Reste qu’aujourd’hui, à la liste des milliardaires collectionneurs, la concurrence de luxe s’est financiarisée. Les fonds d’investissements démultiplient la pression en cherchant à mettre la main sur des propriétés ou sur des négoces entiers car, eux aussi, bien souvent propriétaires de grands crus. Vignerons voisins et négociants traditionnels sont en émoi. Impossible de surenchérir. La fiscalité grimpe en flèche. « C’est epsilon en terme de volume, mais cela complique tout. On ne pourra pas rationaliser ces ventes de grands crus ou de grands domaines. Mais on ne peut pas laisser de côté leurs effets ricochets sur les premiers crus, sur les villages et les AOC régionales à long terme », analyse Jean-Michel Aubinel, président de la CAVB, la Confédérations des appellations et vignerons de Bourgogne. Et bien souvent, la Safer est, bon gré mal gré, rappelée à la rescousse... « C’est la fin de l’exception côte-d’orienne. On ré-intervient dans le cadre de la loi avec les références de prix passés. Après trois décennies libérales, il faudra peut-être autant de temps pour se rapprocher des valeurs économiques », déplore Jean-Luc Desbrosses, président de la Safer Bourgogne Franche-Comté.

GFV "familiaux"


« Il n’y a plus réellement de prix. Les valeurs sont décorrélées d’un retour sur investissement "normal" », tranche Tristan Lamy, directeur Banque privée au Crédit agricole Bourgogne Champagne, aussi en charge de la viticulture de Côte-d’Or et de l’Yonne. Les vignerons à l’achat doivent apporter entre 0 et 40 % d’autofinancement et financer le reste par des prêts sur 15 à 20 ans. Pour payer le fisc, les familles de Beaune et de Nuits vendent des "bouts" de parcelles à des GFV "familiaux" pour continuer de les exploiter. 80 % de l’activité de la Safer en Côte-d’Or consiste d’ailleurs à trouver ces investisseurs pour ce marché « très parcellisés, 20-30 ares, voire seulement une ouvrée (428 m2) », explique Daniel Caron, directeur de la Safer BFC en Côte d’Or. « On trouve de "bons" investisseurs, proche du monde du vin, qui acceptent de maintenir les viticulteurs en place, avec des baux de 18 ans ». Notaires, agences, banques ont, eux aussi, des portefeuilles d’investisseurs "minoritaires".

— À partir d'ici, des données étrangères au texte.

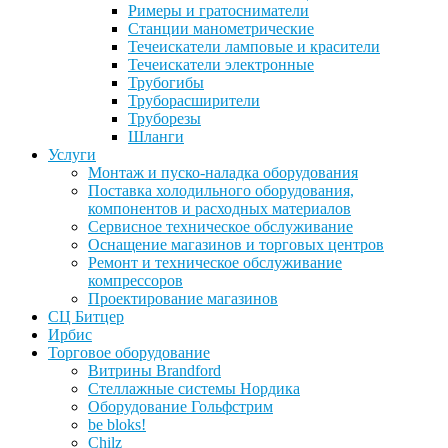
Римеры и гратосниматели
Станции манометрические
Течеискатели ламповые и красители
Течеискатели электронные
Трубогибы
Труборасширители
Труборезы
Шланги
Услуги
Монтаж и пуско-наладка оборудования
Поставка холодильного оборудования,
компонентов и расходных материалов
Сервисное техническое обслуживание
Оснащение магазинов и торговых центров
Ремонт и техническое обслуживание
компрессоров
Проектирование магазинов
СЦ Битцер
Ирбис
Торговое оборудование
Витрины Brandford
Стеллажные системы Нордика
Оборудование Гольфстрим
be bloks!
Chilz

Pression sur la Côte chalonnaise


Mais d’autres « ricochets » apparaissent... Si l’agrandissement des domaines côte-d’Orien se fait naturellement sur les Hautes-Côtes, certains poussent jusqu'en Côte chalonnaise, sur Mercurey, Givry… « Sur les deux derniers dossiers sur ce secteur, la moitié des candidats était de Côte-d’Or », constate Emmanuel Cordier, directeur de la Safer BFC en Saône-et-Loire.
En effet, depuis le 1er avril dernier, le Schéma départemental des structures agricoles de Bourgogne a validé le passage à 40 kilomètres du seuil de distance par rapport au siège d’exploitation pour avoir le droit d’exploiter, contre 10 kilomètres auparavant... Contrairement à ses voisins du Nord, la Saône-et-Loire a des prix « attractifs » puisque la profession n’a jamais voulu abandonner la régulation de son marché foncier viticole. Le retour sur investissement à l’achat est possible « en dix ans » de récoltes normales sur Rully par exemple avec des prix proches de 160.000 €/ha.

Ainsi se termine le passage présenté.